10.4. TRIANGLES ON THE SAME BASE AND BETWEEN THE SAME PARALLELS
Theorem
Two triangles on the same base (or equal bases) and in between the same parallels are equal in area.
Given:
$△$ABC and $△$DBC are two triangles on the same base BC and in between the same parallel lines BC and AD in figure.

To prove:
ar($△$ABC) = ar($△$DBC)
Construction:
Through B, BE || CA has been drawn meeting is DA produced in E and through C, CF || BD has been drawn and is meeting AD produced in F.
Proof:
$\because$ BE || CA and EA || BC    [By construction]
$\therefore$ BCAE is a parallelogram
Again, $\because$ CF || BD and DF || BC [By construction]
$\therefore$ BCFD is a parallelogram
Now, parallelogram BCAF and BCFD are on the same base BC and in between the same parallel lines BC and EF.
$\therefore$ ar(||gm BCAE) = ar(|| gm BCFD)        …(i)
But, we know that the diagonal of a ||gm divides it into two triangles of equal area
$\therefore$ ar($△$ABC) = $\frac{1}{2}$ ar(||gm BCAE)           …(ii)
and ar($△$DBC) = $\frac{1}{2}$ar(||gm BCFD)        …(iii)
From (i), (ii) and (iii), we get
ar($△$ABC) = ar($△$DBC) Proved.
LEARN IT
Two triangles having the same base (or equal bases) and equal area lie between the same parallels.
Theorem
Prove that area of a triangle is half the product of its base (or any side) and the corresponding altitude (or height).
Given:
ABC is a triangle in which BC is the base and AM is the corresponding height in figure.

Construction:
Through A and C, AD || BC and CD || BA are drawn and they intersect each other at D.
Proof:
$\because$ AD || BC and CD || BA   [By construction]

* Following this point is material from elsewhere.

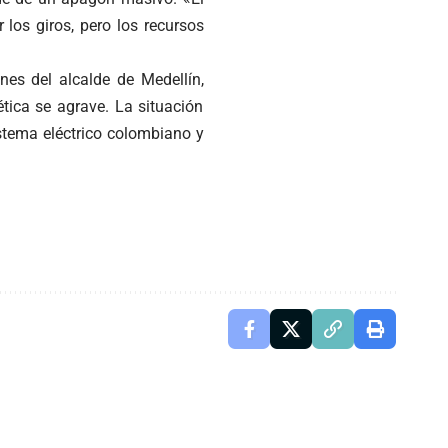
 los giros, pero los recursos
es del alcalde de Medellín,
tica se agrave. La situación
stema eléctrico colombiano y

$\therefore$ ABCD is a parallelogram
Now, diagonal AC divides the ||gm ABCD into two triangles of equal areas.
$\therefore$ ar($△$ABC) = $\frac{1}{2}$× ar(||gm ABCD)
= $\frac{1}{2}$ × BC × AM
[$\because$ ar(||gm ABCD) = base × height]
Hence, ar($△$ABC) = $\frac{1}{2}$ × base × height.
Example 4
A point O inside a rectangle ABCD is joined to the vertices. Prove that the sum of the area of a pair of opposite triangles so formed is equal to the sum of the areas of other pair of triangles.
Given:
ABCD is a rectangle in which O is a point inside it in figure. OA, OB, OC and OD have been joined.

To prove:
ar($△$AOD) + ar($△$BOC) = ar($△$AOB) + ar($△$COD)
Construction:
EOF || AB or DC and MOL || AD or BC have been drawn
Solution:
ar($△$AOD) + ar($△$BOC) =$\frac{1}{2}\phantom{\rule{0ex}{0ex}}$ (AD × OE) + $\frac{1}{2}$ (BC × OF)

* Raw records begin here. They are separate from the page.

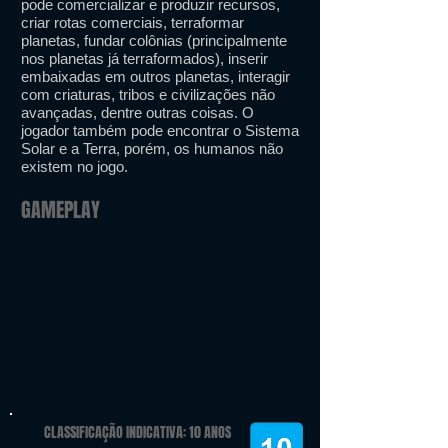
pode comercializar e produzir recursos,
criar rotas comerciais, terraformar
planetas, fundar colônias (principalmente
nos planetas já terraformados), inserir
embaixadas em outros planetas, interagir
com criaturas, tribos e civilizações não
avançadas, dentre outras coisas. O
jogador também pode encontrar o Sistema
Solar e a Terra, porém, os humanos não
existem no jogo.
GAMEPLAY
CLASSIFICAÇÃO INDICATIVA: 10 ANOS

= $\frac{1}{2}$(AD × OE) + $\frac{1}{2}$(AD × OF)   [ $\because$AD = BC]
= $\frac{1}{2}$AD (OE + OF)
= $\frac{1}{2}$(AD) × (EF)
$\therefore$ ar($△$AOD) + ar($△$BOC)
$\frac{1}{2}$ ar(rect. ABCD)       …(i)
Again, ar($△$AOB) + ar($△$COD) = $\frac{1}{2}$(AB × OL) + $\frac{1}{2}$ (CD × OM)

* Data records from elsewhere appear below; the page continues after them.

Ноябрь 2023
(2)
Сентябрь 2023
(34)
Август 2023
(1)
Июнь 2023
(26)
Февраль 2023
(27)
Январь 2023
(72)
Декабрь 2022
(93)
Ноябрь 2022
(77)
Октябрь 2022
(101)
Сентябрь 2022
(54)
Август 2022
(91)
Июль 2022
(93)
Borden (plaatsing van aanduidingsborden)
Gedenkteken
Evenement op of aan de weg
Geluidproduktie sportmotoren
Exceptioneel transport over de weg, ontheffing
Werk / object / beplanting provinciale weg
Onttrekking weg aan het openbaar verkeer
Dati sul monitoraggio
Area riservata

= $\frac{1}{2}$(AB × OL) +$\frac{1}{2}$(AB × OM)  [ $\because$AB = CD]
= $\frac{1}{2}$AB (OL + OM) = $\frac{1}{2}$AB × LM
= $\frac{1}{2}$AB × AD [$\because$ LM = AD]
$\therefore$ ar($△$AOB) + ar($△$COD)
= $\frac{1}{2}$ar(rect. ABCD)       …(ii)
Hence, ar($△$AOD) + ar($△$BOC) = ar($△$AOB) + ar($△$COD)
Example 5
In a parallelogram ABCD, E, F are any two points on the sides AB and BC respectively.
Prove that ar($△$ADF) = ar($△$DCE)

Given:
ABCD is a parallelogram in which E and F are any two points on the sides AB and BC respectively in figure.
Construction:
Joined DE, EC and DF, AF. Also FH || AB and EG || AD have been drawn.
To prove:
ar($△$ADF) = ar($△$DCE)
Solution:
$\because$ FH || AB [By construction]
and AH || BF [Given $\because$ ABCD is a ||gm]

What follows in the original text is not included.